# Required work
Report each line of the records below that holds the word "post".

# Records for this task
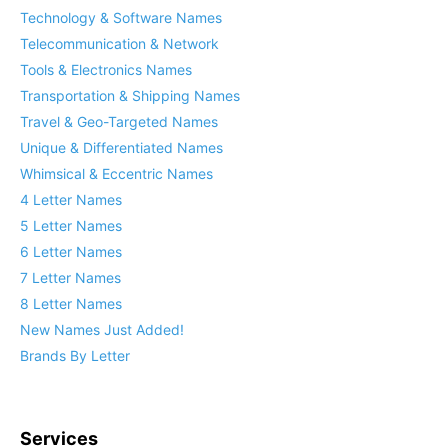
Technology & Software Names
Telecommunication & Network
Tools & Electronics Names
Transportation & Shipping Names
Travel & Geo-Targeted Names
Unique & Differentiated Names
Whimsical & Eccentric Names
4 Letter Names
5 Letter Names
6 Letter Names
7 Letter Names
8 Letter Names
New Names Just Added!
Brands By Letter
Services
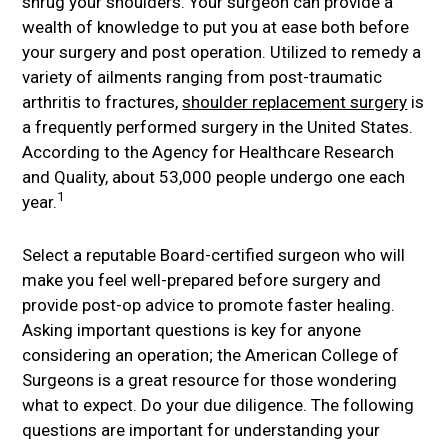
shrug your shoulders. Your surgeon can provide a
wealth of knowledge to put you at ease both before
your surgery and post operation. Utilized to remedy a
variety of ailments ranging from post-traumatic
arthritis to fractures,
shoulder replacement surgery
is
a frequently performed surgery in the United States.
According to the Agency for Healthcare Research
and Quality, about 53,000 people undergo one each
1
year.
Select a reputable Board-certified surgeon who will
make you feel well-prepared before surgery and
provide post-op advice to promote faster healing.
Asking important questions is key for anyone
considering an operation; the American College of
Surgeons is a great resource for those wondering
what to expect. Do your due diligence. The following
questions are important for understanding your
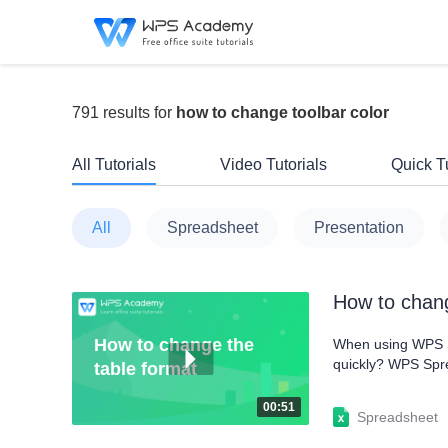
791 results for
how to change toolbar color
All Tutorials
Video Tutorials
Quick Tu
All
Spreadsheet
Presentation
How to chang
How to change the
When using WPS Sp
quickly? WPS Sprea
table format
as Table to show 
Format as Table d
00:51
Spreadsheet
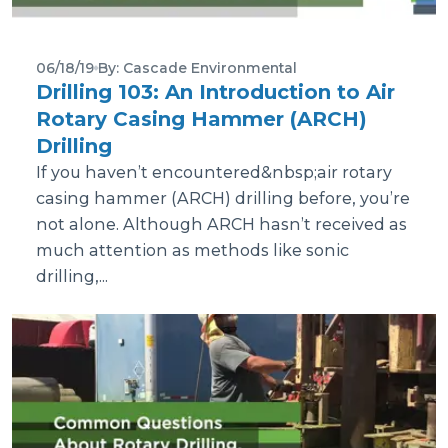
06/18/19
By: Cascade Environmental
Drilling 103: An Introduction to Air
Rotary Casing Hammer (ARCH)
Drilling
If you haven’t encountered&nbsp;air rotary
casing hammer (ARCH) drilling before, you’re
not alone. Although ARCH hasn’t received as
much attention as methods like sonic
drilling,...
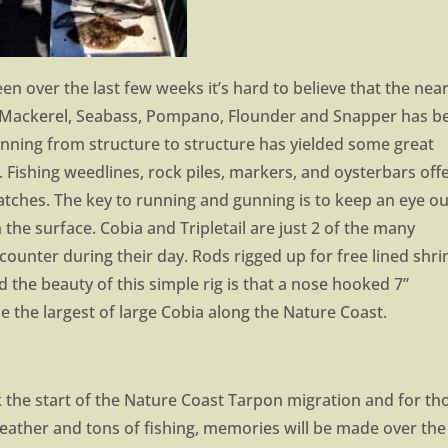
en over the last few weeks it’s hard to believe that the nea
h Mackerel, Seabass, Pompano, Flounder and Snapper has b
unning from structure to structure has yielded some great
Fishing weedlines, rock piles, markers, and oysterbars off
atches. The key to running and gunning is to keep an eye ou
the surface. Cobia and Tripletail are just 2 of the many
ncounter during their day. Rods rigged up for free lined shr
d the beauty of this simple rig is that a nose hooked 7”
ce the largest of large Cobia along the Nature Coast.
 the start of the Nature Coast Tarpon migration and for th
weather and tons of fishing, memories will be made over the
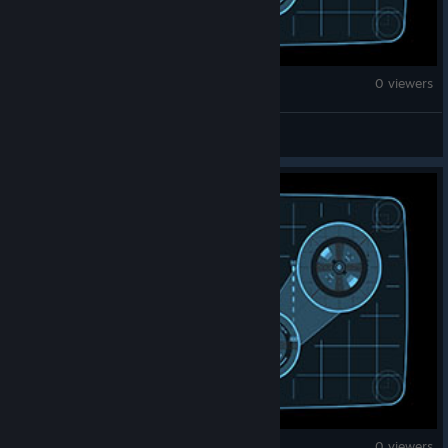
War Thunder
0 viewers
gorkemups
War Thunder
0 viewers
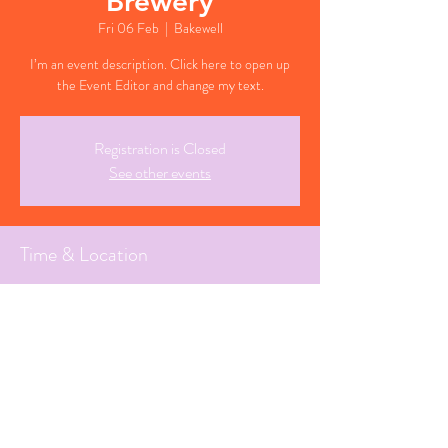
Brewery
Fri 06 Feb
  |  
Bakewell
I’m an event description. Click here to open up
the Event Editor and change my text.
Registration is Closed
See other events
Time & Location
06 Feb 2026, 19:30 GMT
Bakewell, Derbyshire
Share This Event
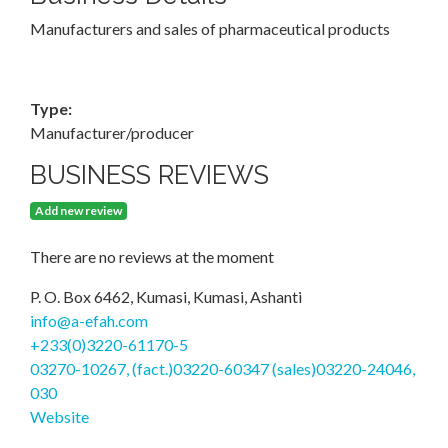
Manufacturers and sales of pharmaceutical products
Type:
Manufacturer/producer
BUSINESS REVIEWS
Add new review
There are no reviews at the moment
P. O. Box 6462, Kumasi, Kumasi, Ashanti
info@a-efah.com
+233(0)3220-61170-5
03270-10267, (fact.)03220-60347 (sales)03220-24046,
030
Website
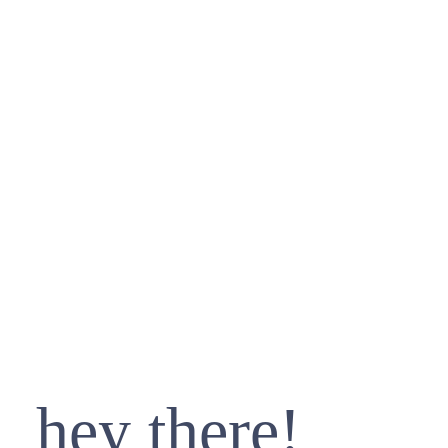
hey there!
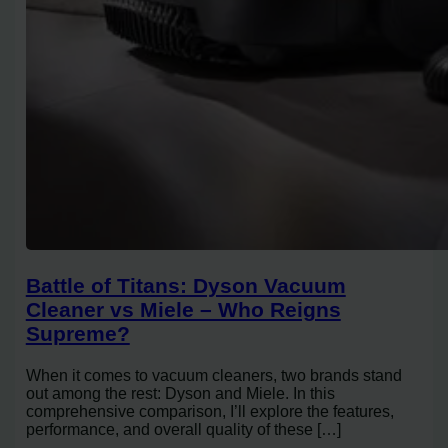
Battle of Titans: Dyson Vacuum
Cleaner vs Miele – Who Reigns
Supreme?
When it comes to vacuum cleaners, two brands stand
out among the rest: Dyson and Miele. In this
comprehensive comparison, I’ll explore the features,
performance, and overall quality of these […]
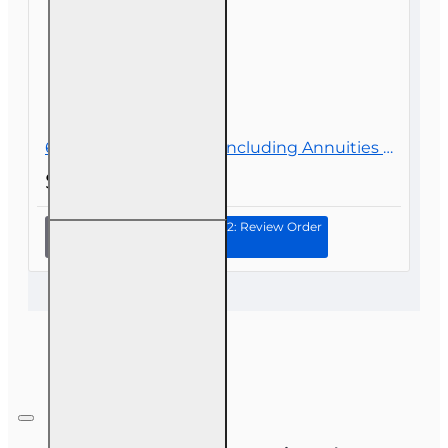
60 hr Health and Life (Including Annuities and Variable Contracts) (2-15) Pre-Licensing course
$119.00
Continue to Step 2: Review Order
60 hr
Health
and Life
(Including
Annuities
and
Variable
Contracts)
(2-15) Pre-
Licensing
course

# Response below
your surgery and post operation. Utilized to remedy a
variety of ailments ranging from post-traumatic
provide post-op advice to promote faster healing.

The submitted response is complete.